The natural habitat of C. neoformans and C. gattii has been intensively studied, especially in those areas where the incidence of cryptococcosis is relatively high [7]. The primary ecological niche of C. neoformans has been determined to be bird excreta, especially pigeon droppings, and trees [8]. Two decades ago, C. gattii was isolated from plant debris under a Eucalyptus camaldulensis tree in Australia [8]. The distribution pattern of E. camaldulensis has been associated with the relatively high proportion of C. gattii infections among rural aboriginals, compared to other areas where C. gattii was known from clinical sources [8]. However, shortly after this finding, Ellis and Pfeiffer, as well as other Australian investigators isolated C. gattii from a wide variety of Eucalyptus species and Syncarpia glomulifera, which is also a native Australian tree species [7, 9]. Eucalyptus trees have been exported from Australia to many countries, especially those with a subtropical or tropical climate, which is the preferred environment for Eucalyptus trees [79]. It has been speculated that the export of Eucalyptus seeds and trees had contributed to the dispersal of C. gattii [7, 8]. However, the finding of C. gattii in a hollow of a native Guettarda acreana tree in Ilha de Maracá, an unaffected area in the Northern Brazilian Amazon rainforest, indicated that probably not Eucalyptus but (decomposing) plant material in general is the most probable ecological niche for C. gattii [7, 9].

This idea became more evident after a large environmental sampling study to determine the environmental source of the ongoing Vancouver Island C. gattii outbreak [2, 3, 7, 9]. This study revealed that C. gattii was abundantly present on a broad range of native Canadian tree species, especially alder (Alnus spp.), cedar (Thuja spp.), Douglas fir (Pseudotsuga menziesii), grand fir (Abies grandis) and Garry oak (Quercus garryana), but that it was absent on several imported tree species such as Eucalyptus spp. [9].

The search for the presence of C. gattii in the environment is usually initiated after the emergence of clinical and veterinary cases [2, 3, 7, 9]. Since C. gattii has been isolated from a wide variety of natural habitats in North and South America, the presence of C. gattii in the Caribbean could be expected [7]. Earlier attempts to isolate C. gattii from the environment in Puerto Rico and Cuba were unsuccessful [10, 11]. Loperana-Alvarez and colleagues investigated the same regions in Puerto Rico that were sampled two decades ago, but this time both pathogenic Cryptococcus species were found [1, 11]. Trees that were known to be positive for C. gattii, like the almond (Terminalia cattapa) and mango tree (Mangifera indica), were found to yield C. gattii [1, 7, 9]. Strikingly, the majority of C. gattii strains were isolated from lesions on Cephalocereus royenii cacti.

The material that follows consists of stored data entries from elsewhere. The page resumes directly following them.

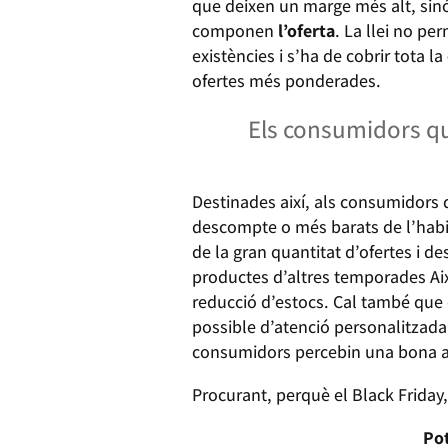
que deixen un marge més alt, sin
componen
l’oferta
. La llei no pe
existències i s’ha de cobrir tota la
ofertes més ponderades.
Els consumidors qu
Destinades així, als consumidors
descompte o més barats de l’habitu
de la gran quantitat d’ofertes i d
productes d’altres temporades Aix
reducció d’estocs. Cal també que 
possible d’atenció personalitzada
consumidors percebin una bona a
Procurant, perquè el Black Friday,
Pot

This cactus species belong to a group of succulent plants that are known to harbor non-pathogenic Cryptococcus yeasts [1]. With the knowledge that C. gattii can survive in lesions of succulent plants, it may be a matter of time before cacti in other geographic regions of the world will be found to harbor C. gattii.

The question remains how C. gattii has colonized the cacti lesions. Loperana-Alvarez et al. [1] suggested that invasive insects, causing lesions on plants, could be the mode of transfer for C. gattii. This hypothesis deserves to be investigated since C. gattii has been isolated from several insect-related sources in the past [1, 12]. The current investigations clearly demonstrate that our understanding of the ecology of C. gattii is only partly known. What will be the next surprise?